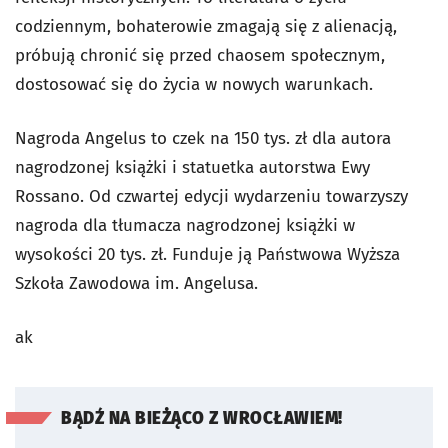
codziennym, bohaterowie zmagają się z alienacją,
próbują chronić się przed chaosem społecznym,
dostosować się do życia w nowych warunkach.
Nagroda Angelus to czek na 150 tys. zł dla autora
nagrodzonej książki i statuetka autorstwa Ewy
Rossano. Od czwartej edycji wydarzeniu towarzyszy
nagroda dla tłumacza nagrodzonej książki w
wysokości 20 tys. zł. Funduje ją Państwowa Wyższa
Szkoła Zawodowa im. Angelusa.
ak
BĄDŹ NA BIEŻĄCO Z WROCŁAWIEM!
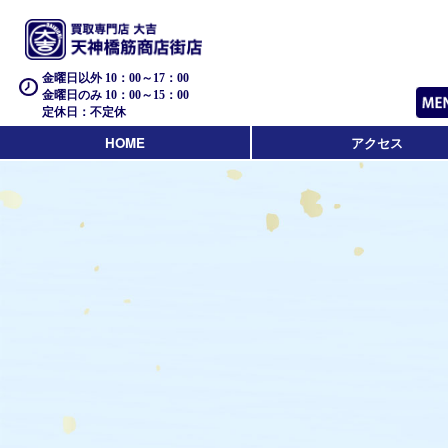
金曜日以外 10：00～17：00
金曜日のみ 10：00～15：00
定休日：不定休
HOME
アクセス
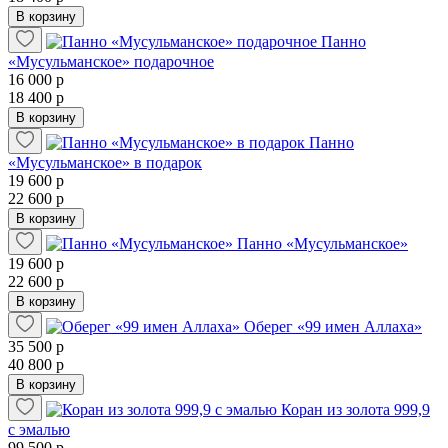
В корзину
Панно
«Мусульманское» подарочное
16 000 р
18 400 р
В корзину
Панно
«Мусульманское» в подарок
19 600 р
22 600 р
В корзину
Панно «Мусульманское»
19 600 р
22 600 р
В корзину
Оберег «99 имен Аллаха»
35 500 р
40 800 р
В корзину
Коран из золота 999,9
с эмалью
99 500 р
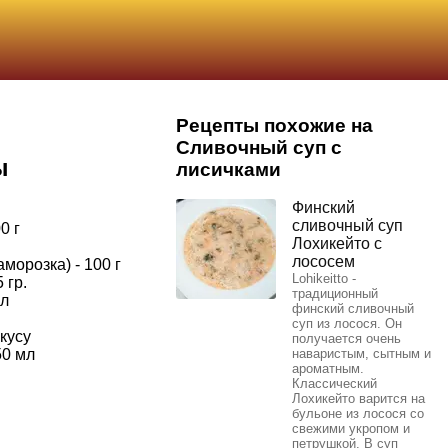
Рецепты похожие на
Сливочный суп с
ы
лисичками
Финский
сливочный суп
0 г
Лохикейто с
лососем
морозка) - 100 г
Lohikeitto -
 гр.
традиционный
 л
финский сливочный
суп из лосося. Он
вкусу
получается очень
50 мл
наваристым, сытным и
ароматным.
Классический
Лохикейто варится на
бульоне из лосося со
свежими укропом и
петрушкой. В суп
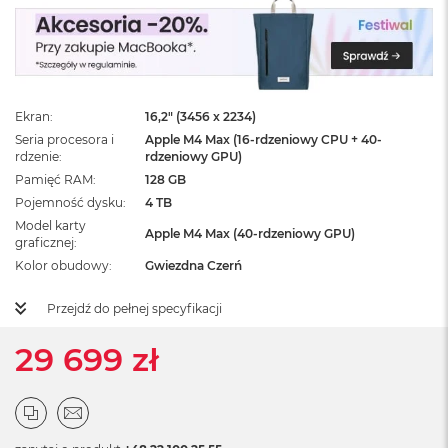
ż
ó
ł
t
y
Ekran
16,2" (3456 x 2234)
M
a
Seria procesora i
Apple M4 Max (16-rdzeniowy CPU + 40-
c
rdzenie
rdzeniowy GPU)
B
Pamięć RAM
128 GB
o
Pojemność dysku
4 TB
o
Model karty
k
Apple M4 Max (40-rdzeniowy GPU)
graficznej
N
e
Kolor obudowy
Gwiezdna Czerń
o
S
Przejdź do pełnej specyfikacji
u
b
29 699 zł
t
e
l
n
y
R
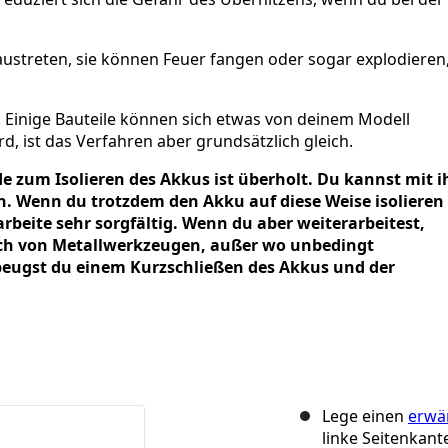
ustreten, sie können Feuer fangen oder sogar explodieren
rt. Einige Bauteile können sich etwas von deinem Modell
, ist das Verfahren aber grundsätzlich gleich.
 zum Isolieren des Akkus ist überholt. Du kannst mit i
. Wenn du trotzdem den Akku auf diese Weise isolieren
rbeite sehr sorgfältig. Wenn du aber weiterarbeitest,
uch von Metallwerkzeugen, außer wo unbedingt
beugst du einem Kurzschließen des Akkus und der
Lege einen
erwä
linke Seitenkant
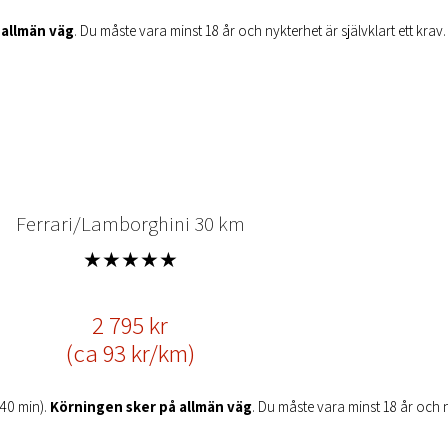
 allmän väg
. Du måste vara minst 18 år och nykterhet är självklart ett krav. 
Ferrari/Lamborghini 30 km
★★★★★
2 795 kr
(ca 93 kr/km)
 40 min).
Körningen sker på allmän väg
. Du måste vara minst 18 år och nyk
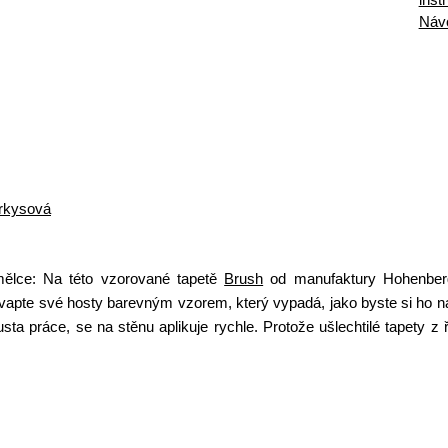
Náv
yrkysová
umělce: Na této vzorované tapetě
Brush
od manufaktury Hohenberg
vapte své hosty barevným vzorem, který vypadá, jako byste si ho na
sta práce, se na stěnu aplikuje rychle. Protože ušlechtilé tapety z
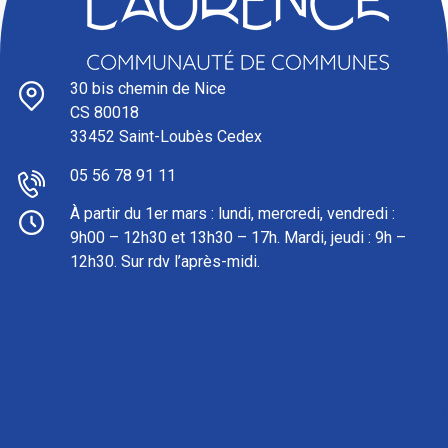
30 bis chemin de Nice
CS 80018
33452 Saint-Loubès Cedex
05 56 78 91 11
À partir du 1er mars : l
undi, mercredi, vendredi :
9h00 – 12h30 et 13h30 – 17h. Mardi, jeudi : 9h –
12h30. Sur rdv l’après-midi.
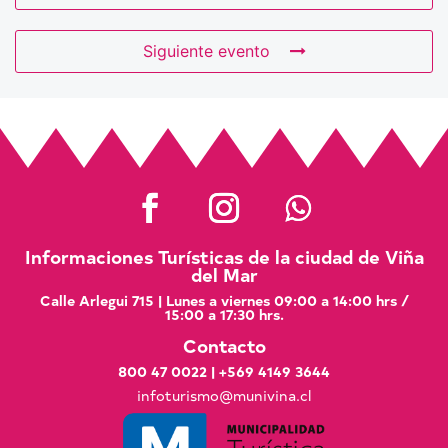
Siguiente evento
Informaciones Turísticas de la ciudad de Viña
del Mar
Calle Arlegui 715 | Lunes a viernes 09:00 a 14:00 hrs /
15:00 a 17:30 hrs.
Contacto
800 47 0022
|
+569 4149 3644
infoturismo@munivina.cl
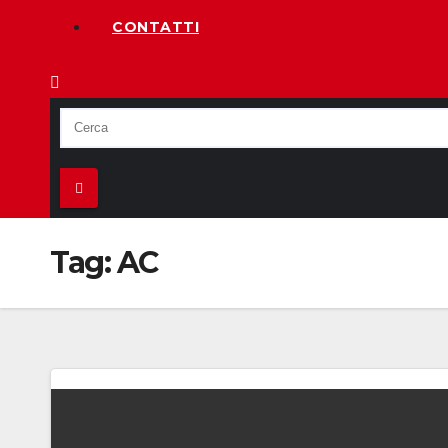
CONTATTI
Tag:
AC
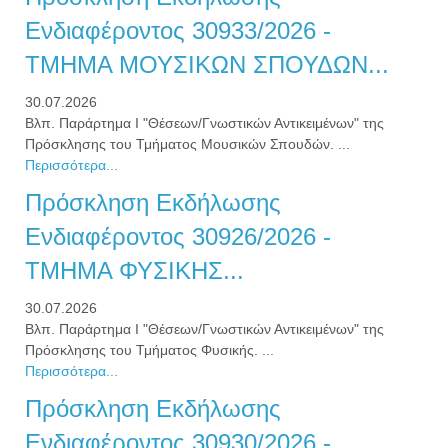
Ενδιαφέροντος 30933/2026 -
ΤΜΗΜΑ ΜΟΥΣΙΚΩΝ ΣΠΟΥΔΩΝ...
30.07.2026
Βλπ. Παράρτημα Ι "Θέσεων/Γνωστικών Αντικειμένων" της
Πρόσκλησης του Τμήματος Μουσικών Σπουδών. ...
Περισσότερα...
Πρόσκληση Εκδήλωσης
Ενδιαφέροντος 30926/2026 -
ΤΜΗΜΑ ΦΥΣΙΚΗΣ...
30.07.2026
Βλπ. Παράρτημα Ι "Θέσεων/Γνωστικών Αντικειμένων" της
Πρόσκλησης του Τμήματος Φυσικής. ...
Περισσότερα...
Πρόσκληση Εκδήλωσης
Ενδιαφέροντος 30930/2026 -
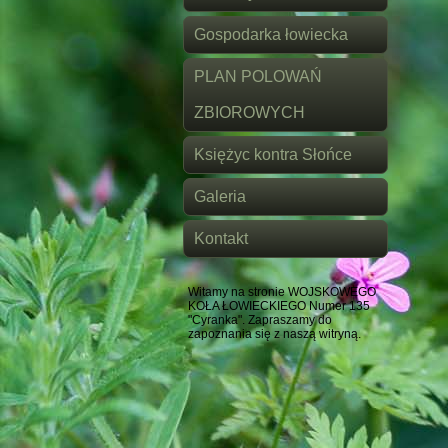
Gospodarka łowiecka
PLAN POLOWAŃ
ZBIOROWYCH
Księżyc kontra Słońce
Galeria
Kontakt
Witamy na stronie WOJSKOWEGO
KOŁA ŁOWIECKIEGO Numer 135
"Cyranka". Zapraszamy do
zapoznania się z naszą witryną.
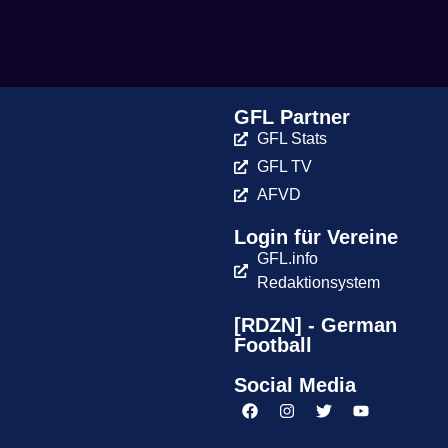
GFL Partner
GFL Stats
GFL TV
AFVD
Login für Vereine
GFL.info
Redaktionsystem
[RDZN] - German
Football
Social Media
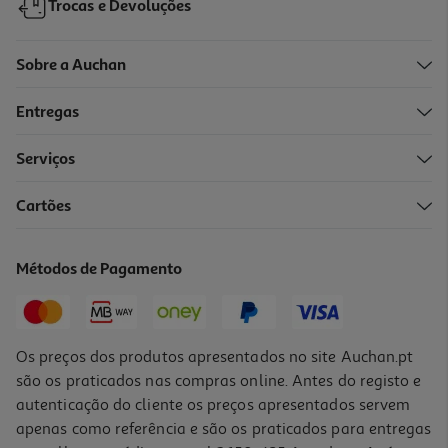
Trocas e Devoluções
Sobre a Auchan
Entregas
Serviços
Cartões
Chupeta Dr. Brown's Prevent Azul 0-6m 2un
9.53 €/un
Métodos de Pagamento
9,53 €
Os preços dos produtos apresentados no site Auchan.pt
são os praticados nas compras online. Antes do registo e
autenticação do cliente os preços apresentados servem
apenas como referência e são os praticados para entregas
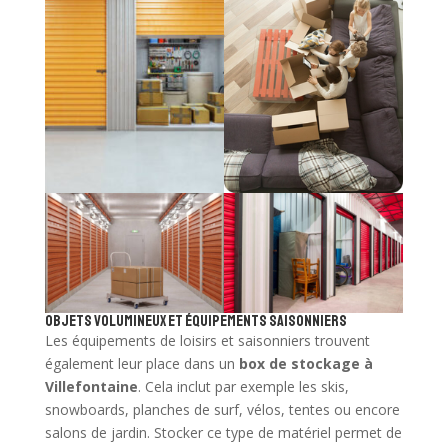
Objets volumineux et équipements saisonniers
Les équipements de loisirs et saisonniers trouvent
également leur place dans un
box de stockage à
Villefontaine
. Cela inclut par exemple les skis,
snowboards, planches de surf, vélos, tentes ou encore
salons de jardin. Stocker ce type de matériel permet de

-=-=-=-=-

Although the records contain pictures, return only their text, exactly as written.

◆ Answer space
codziennym, bohaterowie zmagają się z alienacją,
próbują chronić się przed chaosem społecznym,
dostosować się do życia w nowych warunkach.
Nagroda Angelus to czek na 150 tys. zł dla autora
nagrodzonej książki i statuetka autorstwa Ewy
Rossano. Od czwartej edycji wydarzeniu towarzyszy
nagroda dla tłumacza nagrodzonej książki w
wysokości 20 tys. zł. Funduje ją Państwowa Wyższa
Szkoła Zawodowa im. Angelusa.
ak
BĄDŹ NA BIEŻĄCO Z WROCŁAWIEM!
金曜日以外 10：00～17：00
金曜日のみ 10：00～15：00
定休日：不定休
HOME
アクセス
В корзину
Панно
«Мусульманское» подарочное
16 000 р
18 400 р
В корзину
Панно
«Мусульманское» в подарок
19 600 р
22 600 р
В корзину
Панно «Мусульманское»
19 600 р
22 600 р
В корзину
Оберег «99 имен Аллаха»
35 500 р
40 800 р
В корзину
Коран из золота 999,9
с эмалью
99 500 р
Рецепты похожие на
Сливочный суп с
ы
лисичками
Финский
сливочный суп
0 г
Лохикейто с
лососем
морозка) - 100 г
Lohikeitto -
 гр.
традиционный
 л
финский сливочный
суп из лосося. Он
вкусу
получается очень
50 мл
наваристым, сытным и
ароматным.
Классический
Лохикейто варится на
бульоне из лосося со
свежими укропом и
петрушкой. В суп
ż
ó
ł
t
y
Ekran
16,2" (3456 x 2234)
M
a
Seria procesora i
Apple M4 Max (16-rdzeniowy CPU + 40-
c
rdzenie
rdzeniowy GPU)
B
Pamięć RAM
128 GB
o
Pojemność dysku
4 TB
o
Model karty
k
Apple M4 Max (40-rdzeniowy GPU)
graficznej
N
e
Kolor obudowy
Gwiezdna Czerń
o
S
Przejdź do pełnej specyfikacji
u
b
29 699 zł
t
e
l
n
y
R
ustreten, sie können Feuer fangen oder sogar explodieren
rt. Einige Bauteile können sich etwas von deinem Modell
, ist das Verfahren aber grundsätzlich gleich.
 zum Isolieren des Akkus ist überholt. Du kannst mit i
. Wenn du trotzdem den Akku auf diese Weise isolieren
rbeite sehr sorgfältig. Wenn du aber weiterarbeitest,
uch von Metallwerkzeugen, außer wo unbedingt
beugst du einem Kurzschließen des Akkus und der
Lege einen
erwä
linke Seitenkant
 allmän väg
. Du måste vara minst 18 år och nykterhet är självklart ett krav. 
Ferrari/Lamborghini 30 km
★★★★★
2 795 kr
(ca 93 kr/km)
 40 min).
Körningen sker på allmän väg
. Du måste vara minst 18 år och nyk
Náv
yrkysová
umělce: Na této vzorované tapetě
Brush
od manufaktury Hohenberg
vapte své hosty barevným vzorem, který vypadá, jako byste si ho na
sta práce, se na stěnu aplikuje rychle. Protože ušlechtilé tapety z
30 bis chemin de Nice
CS 80018
33452 Saint-Loubès Cedex
05 56 78 91 11
À partir du 1er mars : l
undi, mercredi, vendredi :
9h00 – 12h30 et 13h30 – 17h. Mardi, jeudi : 9h –
12h30. Sur rdv l’après-midi.
Siguiente evento
Informaciones Turísticas de la ciudad de Viña
del Mar
Calle Arlegui 715 | Lunes a viernes 09:00 a 14:00 hrs /
15:00 a 17:30 hrs.
Contacto
800 47 0022
|
+569 4149 3644
infoturismo@munivina.cl
CONTATTI
Tag:
AC
Ενδιαφέροντος 30933/2026 -
ΤΜΗΜΑ ΜΟΥΣΙΚΩΝ ΣΠΟΥΔΩΝ...
30.07.2026
Βλπ. Παράρτημα Ι "Θέσεων/Γνωστικών Αντικειμένων" της
Πρόσκλησης του Τμήματος Μουσικών Σπουδών. ...
Περισσότερα...
Πρόσκληση Εκδήλωσης
Ενδιαφέροντος 30926/2026 -
ΤΜΗΜΑ ΦΥΣΙΚΗΣ...
30.07.2026
Βλπ. Παράρτημα Ι "Θέσεων/Γνωστικών Αντικειμένων" της
Πρόσκλησης του Τμήματος Φυσικής. ...
Περισσότερα...
Πρόσκληση Εκδήλωσης
Ενδιαφέροντος 30930/2026 -
Gospodarka łowiecka
PLAN POLOWAŃ
ZBIOROWYCH
Księżyc kontra Słońce
Galeria
Kontakt
Witamy na stronie WOJSKOWEGO
KOŁA ŁOWIECKIEGO Numer 135
"Cyranka". Zapraszamy do
zapoznania się z naszą witryną.
GFL Partner
GFL Stats
GFL TV
AFVD
Login für Vereine
GFL.info
Redaktionsystem
[RDZN] - German
Football
Social Media
Trocas e Devoluções
Sobre a Auchan
Entregas
Serviços
Cartões
Chupeta Dr. Brown's Prevent Azul 0-6m 2un
9.53 €/un
Métodos de Pagamento
9,53 €
Os preços dos produtos apresentados no site Auchan.pt
são os praticados nas compras online. Antes do registo e
autenticação do cliente os preços apresentados servem
apenas como referência e são os praticados para entregas
Objets volumineux et équipements saisonniers
Les équipements de loisirs et saisonniers trouvent
également leur place dans un
box de stockage à
Villefontaine
. Cela inclut par exemple les skis,
snowboards, planches de surf, vélos, tentes ou encore
salons de jardin. Stocker ce type de matériel permet de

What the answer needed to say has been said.